This account of you we have from all quarters received. Be in your
chamber then at that hour, and do not take it amiss if your visitor
wear a mask.”
“This is indeed a mystery,” I remarked. “What do you imagine that it
means?”
“I have no data yet. It is a capital mistake to theorise before one has
data. Insensibly one begins to twist facts to suit theories, instead of
theories to suit facts. But the note itself. What do you deduce from
it?”
I carefully examined the writing, and the paper upon which it was
written.
“The man who wrote it was presumably well to do,” I remarked,
endeavouring to imitate my companion’s processes. “Such paper could not
be bought under half a crown a packet. It is peculiarly strong and
stiff.”
“Peculiar—that is the very word,” said Holmes. “It is not an English
paper at all. Hold it up to the light.”
I did so, and saw a large “E” with a small “g,” a “P,” and a large “G”
with a small “t” woven into the texture of the paper.
“What do you make of that?” asked Holmes.
“The name of the maker, no doubt; or his monogram, rather.”
“Not at all. The ‘G’ with the small ‘t’ stands for ‘Gesellschaft,’

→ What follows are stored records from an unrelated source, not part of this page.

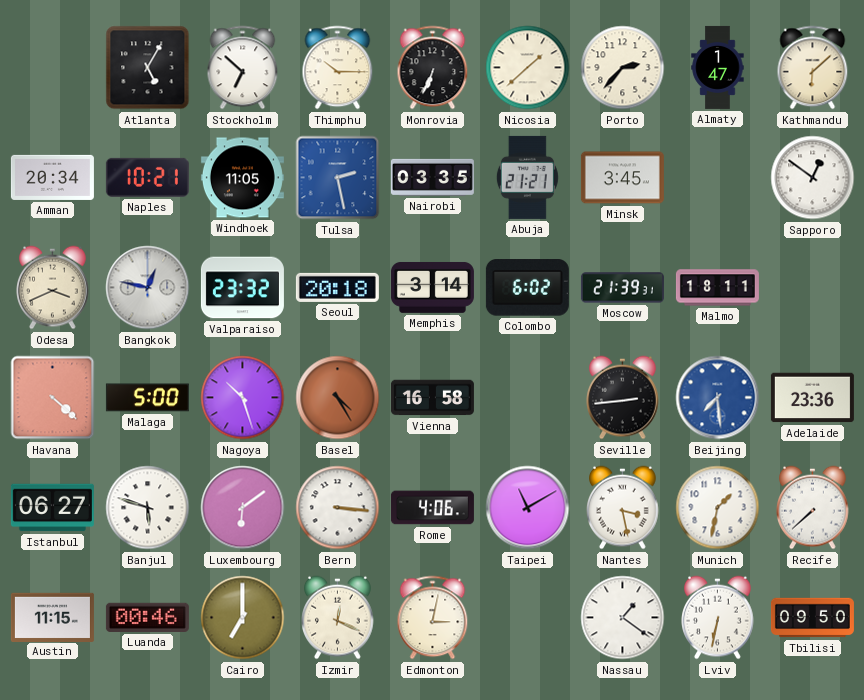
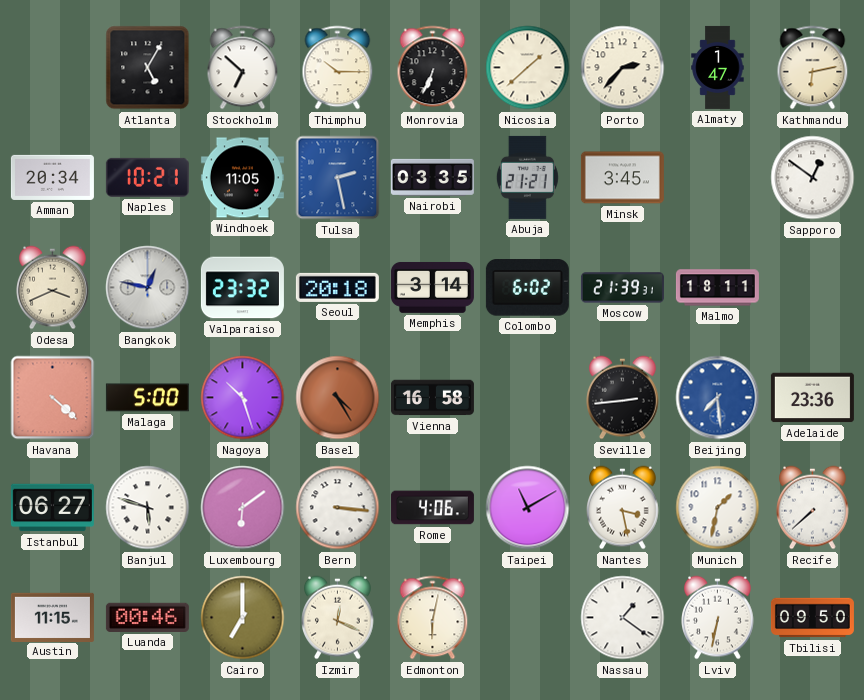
Kathmandu: 6:08 -> 6:13
Edmonton: 3:02 -> 6:02
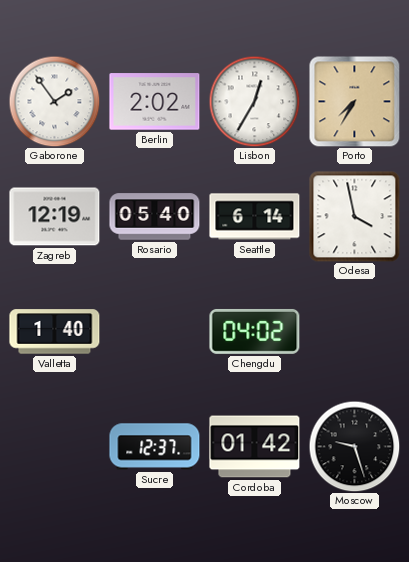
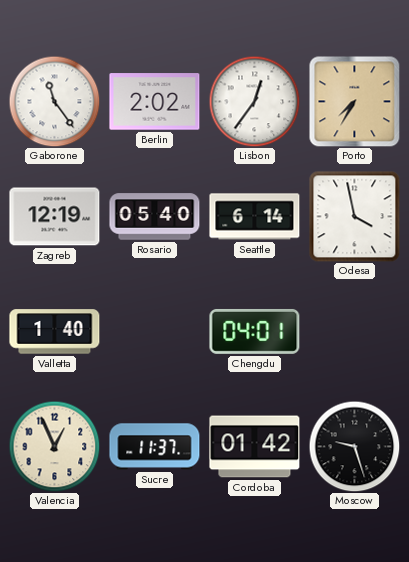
Gaborone: 1:54 -> 11:24
Lisbon: 12:35 -> 12:36
Chengdu: 04:02 -> 04:01
Valencia: none -> 12:56
Sucre: 12:37 -> 11:37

which is the German for ‘Company.’ It is a customary contraction like
our ‘Co.’ ‘P,’ of course, stands for ‘Papier.’ Now for the ‘Eg.’ Let us
glance at our Continental Gazetteer.” He took down a heavy brown volume
from his shelves. “Eglow, Eglonitz—here we are, Egria. It is in a
German-speaking country—in Bohemia, not far from Carlsbad. ‘Remarkable
as being the scene of the death of Wallenstein, and for its numerous
glass-factories and paper-mills.’ Ha, ha, my boy, what do you make of
that?” His eyes sparkled, and he sent up a great blue triumphant cloud
from his cigarette.
“The paper was made in Bohemia,” I said.
“Precisely. And the man who wrote the note is a German. Do you note the
peculiar construction of the sentence—‘This account of you we have from
all quarters received.’ A Frenchman or Russian could not have written
that. It is the German who is so uncourteous to his verbs. It only
remains, therefore, to discover what is wanted by this German who
writes upon Bohemian paper and prefers wearing a mask to showing his
face. And here he comes, if I am not mistaken, to resolve all our
doubts.”
As he spoke there was the sharp sound of horses’ hoofs and grating
wheels against the curb, followed by a sharp pull at the bell. Holmes
whistled.
“A pair, by the sound,” said he. “Yes,” he continued, glancing out of
the window. “A nice little brougham and a pair of beauties. A hundred
and fifty guineas apiece. There’s money in this case, Watson, if there
is nothing else.”
“I think that I had better go, Holmes.”
“Not a bit, Doctor. Stay where you are. I am lost without my Boswell.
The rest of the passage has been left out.